• _Available data_
Segment Open

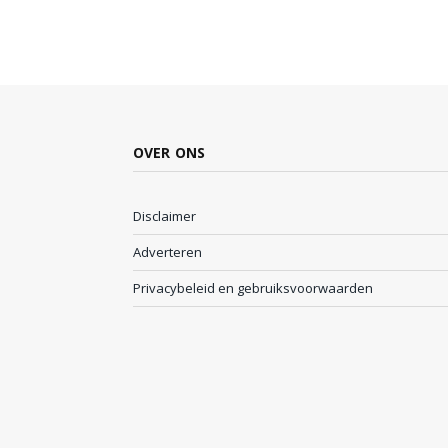
OVER ONS
Disclaimer
Adverteren
Privacybeleid en gebruiksvoorwaarden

Segment Closed

• _What to do_
Drop the images, then copy the data exactly.

• _Exercise response_
OVER ONS
Disclaimer
Adverteren
Privacybeleid en gebruiksvoorwaarden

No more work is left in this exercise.